Records for this exercise:
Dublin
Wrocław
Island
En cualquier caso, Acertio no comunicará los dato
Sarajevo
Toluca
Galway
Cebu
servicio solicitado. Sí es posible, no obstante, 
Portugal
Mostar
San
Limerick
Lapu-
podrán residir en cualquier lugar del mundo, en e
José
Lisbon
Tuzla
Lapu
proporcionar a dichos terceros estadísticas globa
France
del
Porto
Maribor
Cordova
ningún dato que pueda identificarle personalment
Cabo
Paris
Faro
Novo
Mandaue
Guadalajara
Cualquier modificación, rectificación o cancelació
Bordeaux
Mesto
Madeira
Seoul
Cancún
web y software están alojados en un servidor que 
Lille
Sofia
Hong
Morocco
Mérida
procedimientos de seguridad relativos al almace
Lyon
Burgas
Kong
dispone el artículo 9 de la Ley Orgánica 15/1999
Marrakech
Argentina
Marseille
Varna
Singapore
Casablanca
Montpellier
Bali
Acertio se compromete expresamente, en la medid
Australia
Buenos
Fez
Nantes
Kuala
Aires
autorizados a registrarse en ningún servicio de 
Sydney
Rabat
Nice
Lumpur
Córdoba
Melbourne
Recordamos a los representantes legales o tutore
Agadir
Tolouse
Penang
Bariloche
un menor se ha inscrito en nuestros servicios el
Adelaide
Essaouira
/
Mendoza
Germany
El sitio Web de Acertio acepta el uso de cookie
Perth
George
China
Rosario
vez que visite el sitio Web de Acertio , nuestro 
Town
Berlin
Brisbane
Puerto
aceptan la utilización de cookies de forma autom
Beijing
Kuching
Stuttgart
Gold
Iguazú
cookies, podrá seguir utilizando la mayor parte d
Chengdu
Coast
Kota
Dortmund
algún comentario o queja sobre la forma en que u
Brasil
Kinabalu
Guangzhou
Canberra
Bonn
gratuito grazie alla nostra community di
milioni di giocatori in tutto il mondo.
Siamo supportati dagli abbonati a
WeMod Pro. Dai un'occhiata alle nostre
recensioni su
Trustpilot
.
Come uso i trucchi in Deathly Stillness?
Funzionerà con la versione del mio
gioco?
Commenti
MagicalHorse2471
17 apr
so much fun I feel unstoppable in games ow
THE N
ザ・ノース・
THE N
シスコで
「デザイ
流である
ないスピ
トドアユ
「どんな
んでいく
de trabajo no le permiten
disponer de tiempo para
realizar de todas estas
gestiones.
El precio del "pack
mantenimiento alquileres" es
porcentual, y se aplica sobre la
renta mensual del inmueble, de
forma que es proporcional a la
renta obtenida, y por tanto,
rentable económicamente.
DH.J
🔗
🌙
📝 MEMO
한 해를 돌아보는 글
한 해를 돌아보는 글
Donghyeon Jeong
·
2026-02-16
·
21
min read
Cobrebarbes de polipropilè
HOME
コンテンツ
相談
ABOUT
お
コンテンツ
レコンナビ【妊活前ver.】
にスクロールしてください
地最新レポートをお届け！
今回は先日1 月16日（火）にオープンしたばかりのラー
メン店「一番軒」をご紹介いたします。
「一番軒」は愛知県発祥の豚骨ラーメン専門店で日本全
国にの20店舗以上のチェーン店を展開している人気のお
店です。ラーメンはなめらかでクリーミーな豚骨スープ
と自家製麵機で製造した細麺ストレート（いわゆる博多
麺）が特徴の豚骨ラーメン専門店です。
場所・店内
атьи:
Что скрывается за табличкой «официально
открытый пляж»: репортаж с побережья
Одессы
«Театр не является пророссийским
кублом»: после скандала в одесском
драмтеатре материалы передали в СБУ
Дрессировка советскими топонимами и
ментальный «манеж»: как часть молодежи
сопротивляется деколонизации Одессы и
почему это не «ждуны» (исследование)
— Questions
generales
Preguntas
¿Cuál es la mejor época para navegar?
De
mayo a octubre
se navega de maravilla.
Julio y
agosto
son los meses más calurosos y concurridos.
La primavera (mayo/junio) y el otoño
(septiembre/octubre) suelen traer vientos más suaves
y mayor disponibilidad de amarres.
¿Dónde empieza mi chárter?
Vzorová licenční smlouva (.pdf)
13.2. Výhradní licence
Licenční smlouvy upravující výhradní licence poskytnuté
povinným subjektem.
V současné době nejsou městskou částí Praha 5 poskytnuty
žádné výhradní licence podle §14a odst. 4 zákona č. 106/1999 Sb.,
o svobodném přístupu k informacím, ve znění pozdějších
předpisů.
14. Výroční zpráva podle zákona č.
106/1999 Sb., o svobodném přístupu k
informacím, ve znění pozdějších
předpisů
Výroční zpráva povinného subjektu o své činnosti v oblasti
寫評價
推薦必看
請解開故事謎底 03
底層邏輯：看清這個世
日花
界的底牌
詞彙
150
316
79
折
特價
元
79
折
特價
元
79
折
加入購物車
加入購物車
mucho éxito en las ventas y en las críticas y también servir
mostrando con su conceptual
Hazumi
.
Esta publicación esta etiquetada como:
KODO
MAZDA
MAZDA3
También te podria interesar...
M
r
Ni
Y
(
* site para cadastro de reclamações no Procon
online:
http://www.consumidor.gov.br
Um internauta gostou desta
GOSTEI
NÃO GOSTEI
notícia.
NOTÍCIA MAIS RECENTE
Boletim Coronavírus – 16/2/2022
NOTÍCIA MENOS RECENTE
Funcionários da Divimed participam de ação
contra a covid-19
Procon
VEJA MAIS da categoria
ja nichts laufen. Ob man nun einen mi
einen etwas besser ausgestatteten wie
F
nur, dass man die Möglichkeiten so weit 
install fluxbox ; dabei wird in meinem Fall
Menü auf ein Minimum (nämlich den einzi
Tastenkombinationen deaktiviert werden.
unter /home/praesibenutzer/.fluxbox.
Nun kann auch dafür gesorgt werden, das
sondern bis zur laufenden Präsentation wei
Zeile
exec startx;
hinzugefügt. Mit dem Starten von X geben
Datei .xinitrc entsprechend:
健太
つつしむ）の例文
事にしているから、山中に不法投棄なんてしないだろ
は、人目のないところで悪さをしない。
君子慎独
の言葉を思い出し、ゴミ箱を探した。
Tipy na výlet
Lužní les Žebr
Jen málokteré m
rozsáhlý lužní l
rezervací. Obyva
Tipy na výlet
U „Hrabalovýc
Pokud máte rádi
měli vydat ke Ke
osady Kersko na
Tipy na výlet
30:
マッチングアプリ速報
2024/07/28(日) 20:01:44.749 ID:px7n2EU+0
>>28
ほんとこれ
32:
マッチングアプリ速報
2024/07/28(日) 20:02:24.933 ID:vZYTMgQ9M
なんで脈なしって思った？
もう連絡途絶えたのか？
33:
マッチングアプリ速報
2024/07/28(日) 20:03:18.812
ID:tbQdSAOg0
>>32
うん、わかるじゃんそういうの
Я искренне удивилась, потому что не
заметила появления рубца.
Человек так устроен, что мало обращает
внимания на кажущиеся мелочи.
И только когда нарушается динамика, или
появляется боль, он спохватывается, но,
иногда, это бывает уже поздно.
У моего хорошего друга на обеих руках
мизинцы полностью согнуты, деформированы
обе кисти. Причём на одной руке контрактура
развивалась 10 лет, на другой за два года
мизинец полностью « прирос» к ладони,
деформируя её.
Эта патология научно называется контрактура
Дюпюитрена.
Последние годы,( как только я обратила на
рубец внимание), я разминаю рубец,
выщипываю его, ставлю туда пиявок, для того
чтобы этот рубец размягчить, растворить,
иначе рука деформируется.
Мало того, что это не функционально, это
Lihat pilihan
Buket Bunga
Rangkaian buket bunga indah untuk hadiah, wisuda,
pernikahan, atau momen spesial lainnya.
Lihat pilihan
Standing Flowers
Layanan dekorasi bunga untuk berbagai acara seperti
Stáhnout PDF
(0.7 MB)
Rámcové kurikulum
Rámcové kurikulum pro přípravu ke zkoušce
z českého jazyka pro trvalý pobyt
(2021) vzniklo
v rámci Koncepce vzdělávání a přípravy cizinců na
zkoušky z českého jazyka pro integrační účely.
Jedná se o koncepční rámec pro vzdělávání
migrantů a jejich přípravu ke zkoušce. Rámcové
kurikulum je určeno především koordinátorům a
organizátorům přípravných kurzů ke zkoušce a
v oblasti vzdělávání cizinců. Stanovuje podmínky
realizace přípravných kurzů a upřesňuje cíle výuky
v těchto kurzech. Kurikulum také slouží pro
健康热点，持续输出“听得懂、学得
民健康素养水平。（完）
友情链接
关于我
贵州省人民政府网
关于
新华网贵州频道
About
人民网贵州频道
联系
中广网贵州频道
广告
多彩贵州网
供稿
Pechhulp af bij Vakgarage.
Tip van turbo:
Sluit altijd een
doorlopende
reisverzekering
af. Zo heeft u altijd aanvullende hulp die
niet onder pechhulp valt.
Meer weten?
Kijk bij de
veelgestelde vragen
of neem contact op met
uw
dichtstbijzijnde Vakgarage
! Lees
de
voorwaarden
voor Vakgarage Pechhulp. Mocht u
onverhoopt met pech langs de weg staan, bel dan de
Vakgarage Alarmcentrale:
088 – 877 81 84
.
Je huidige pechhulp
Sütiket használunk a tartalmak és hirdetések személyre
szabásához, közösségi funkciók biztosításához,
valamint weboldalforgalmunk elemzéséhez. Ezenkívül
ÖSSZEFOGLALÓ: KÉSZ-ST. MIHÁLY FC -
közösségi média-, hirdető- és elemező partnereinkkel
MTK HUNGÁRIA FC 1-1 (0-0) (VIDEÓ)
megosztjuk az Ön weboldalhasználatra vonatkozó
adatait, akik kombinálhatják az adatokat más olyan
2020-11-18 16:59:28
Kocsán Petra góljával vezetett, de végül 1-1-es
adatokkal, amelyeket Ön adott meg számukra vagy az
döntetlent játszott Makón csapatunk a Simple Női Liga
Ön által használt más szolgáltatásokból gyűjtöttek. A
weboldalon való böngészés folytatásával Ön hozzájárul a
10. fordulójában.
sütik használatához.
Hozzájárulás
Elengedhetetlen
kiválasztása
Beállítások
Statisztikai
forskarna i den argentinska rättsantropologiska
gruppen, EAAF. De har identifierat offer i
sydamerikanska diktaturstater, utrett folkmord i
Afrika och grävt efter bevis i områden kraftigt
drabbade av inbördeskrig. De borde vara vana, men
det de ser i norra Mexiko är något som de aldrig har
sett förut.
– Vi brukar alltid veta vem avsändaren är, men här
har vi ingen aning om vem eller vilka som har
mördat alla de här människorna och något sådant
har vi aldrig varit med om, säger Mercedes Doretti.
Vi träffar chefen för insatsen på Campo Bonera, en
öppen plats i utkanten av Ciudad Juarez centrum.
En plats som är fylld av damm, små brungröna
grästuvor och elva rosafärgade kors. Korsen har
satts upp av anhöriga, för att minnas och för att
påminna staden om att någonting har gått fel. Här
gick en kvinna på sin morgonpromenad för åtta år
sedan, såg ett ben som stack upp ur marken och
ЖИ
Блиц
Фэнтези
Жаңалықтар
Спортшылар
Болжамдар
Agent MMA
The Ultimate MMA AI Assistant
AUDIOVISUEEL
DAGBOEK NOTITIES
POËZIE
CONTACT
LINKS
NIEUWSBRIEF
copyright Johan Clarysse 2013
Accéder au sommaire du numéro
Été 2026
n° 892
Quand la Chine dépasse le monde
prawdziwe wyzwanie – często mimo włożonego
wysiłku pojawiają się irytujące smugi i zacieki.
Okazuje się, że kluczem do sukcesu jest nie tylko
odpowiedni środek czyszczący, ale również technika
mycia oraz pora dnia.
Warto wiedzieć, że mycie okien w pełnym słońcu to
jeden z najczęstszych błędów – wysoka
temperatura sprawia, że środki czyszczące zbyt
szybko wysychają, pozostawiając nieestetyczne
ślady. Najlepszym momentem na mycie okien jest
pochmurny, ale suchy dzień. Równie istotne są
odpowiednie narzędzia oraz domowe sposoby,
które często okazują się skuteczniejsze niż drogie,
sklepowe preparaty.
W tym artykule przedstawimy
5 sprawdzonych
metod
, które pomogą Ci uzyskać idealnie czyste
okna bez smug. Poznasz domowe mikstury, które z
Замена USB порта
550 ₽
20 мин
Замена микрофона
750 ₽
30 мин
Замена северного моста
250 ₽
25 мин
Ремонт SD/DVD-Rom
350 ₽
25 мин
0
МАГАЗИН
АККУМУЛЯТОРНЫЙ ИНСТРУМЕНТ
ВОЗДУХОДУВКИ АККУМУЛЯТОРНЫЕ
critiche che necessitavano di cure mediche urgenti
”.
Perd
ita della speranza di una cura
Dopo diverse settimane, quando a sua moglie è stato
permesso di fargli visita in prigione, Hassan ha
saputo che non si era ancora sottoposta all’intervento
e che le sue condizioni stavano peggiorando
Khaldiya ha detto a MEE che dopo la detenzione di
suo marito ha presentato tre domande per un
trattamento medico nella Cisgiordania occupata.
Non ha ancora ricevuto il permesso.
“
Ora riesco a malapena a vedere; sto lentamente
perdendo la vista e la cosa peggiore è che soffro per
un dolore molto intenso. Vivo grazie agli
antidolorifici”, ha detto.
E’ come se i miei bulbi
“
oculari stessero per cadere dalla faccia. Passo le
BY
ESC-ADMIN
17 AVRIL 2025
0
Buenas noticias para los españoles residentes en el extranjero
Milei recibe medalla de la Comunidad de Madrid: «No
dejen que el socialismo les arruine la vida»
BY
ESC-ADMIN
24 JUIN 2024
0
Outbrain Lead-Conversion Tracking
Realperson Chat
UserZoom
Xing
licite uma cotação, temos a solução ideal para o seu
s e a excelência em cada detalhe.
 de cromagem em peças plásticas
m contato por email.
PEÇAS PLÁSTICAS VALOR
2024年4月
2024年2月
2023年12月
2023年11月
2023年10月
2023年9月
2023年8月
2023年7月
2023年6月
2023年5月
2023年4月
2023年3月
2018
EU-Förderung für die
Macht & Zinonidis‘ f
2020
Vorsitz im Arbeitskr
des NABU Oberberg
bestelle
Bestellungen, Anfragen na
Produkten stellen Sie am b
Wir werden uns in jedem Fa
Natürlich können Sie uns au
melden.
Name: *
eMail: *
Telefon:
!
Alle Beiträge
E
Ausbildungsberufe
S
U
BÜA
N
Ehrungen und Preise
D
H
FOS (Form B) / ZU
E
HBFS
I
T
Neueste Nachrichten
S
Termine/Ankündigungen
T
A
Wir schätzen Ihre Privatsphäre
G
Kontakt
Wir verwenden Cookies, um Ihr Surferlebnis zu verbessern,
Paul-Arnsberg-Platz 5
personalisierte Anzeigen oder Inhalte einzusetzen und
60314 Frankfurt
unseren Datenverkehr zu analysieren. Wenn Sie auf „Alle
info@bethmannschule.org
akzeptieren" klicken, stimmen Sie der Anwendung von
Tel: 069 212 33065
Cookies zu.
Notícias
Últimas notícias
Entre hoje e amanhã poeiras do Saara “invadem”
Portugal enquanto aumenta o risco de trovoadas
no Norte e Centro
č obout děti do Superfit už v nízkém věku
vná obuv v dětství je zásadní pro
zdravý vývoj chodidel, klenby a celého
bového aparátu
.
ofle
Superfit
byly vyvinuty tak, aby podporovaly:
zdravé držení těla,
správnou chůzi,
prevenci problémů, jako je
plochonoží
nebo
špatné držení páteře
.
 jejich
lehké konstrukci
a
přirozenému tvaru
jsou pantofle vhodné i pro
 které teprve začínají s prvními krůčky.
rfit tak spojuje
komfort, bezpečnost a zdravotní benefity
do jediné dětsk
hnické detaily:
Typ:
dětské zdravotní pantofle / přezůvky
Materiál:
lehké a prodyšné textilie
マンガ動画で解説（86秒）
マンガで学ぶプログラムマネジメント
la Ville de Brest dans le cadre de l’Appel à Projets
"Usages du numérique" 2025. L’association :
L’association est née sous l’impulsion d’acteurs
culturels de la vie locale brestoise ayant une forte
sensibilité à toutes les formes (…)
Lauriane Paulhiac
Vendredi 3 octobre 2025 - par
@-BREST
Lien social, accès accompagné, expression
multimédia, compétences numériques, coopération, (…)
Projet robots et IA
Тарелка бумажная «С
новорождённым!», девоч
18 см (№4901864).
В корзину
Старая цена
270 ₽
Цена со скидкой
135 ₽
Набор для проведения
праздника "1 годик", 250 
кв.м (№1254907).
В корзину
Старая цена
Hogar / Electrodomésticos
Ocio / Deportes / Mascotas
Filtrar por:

Task prompt:
For every line of the material that holds the word "okien", make a copy.

Answer for this exercise:
Warto wiedzieć, że mycie okien w pełnym słońcu to
ślady. Najlepszym momentem na mycie okien jest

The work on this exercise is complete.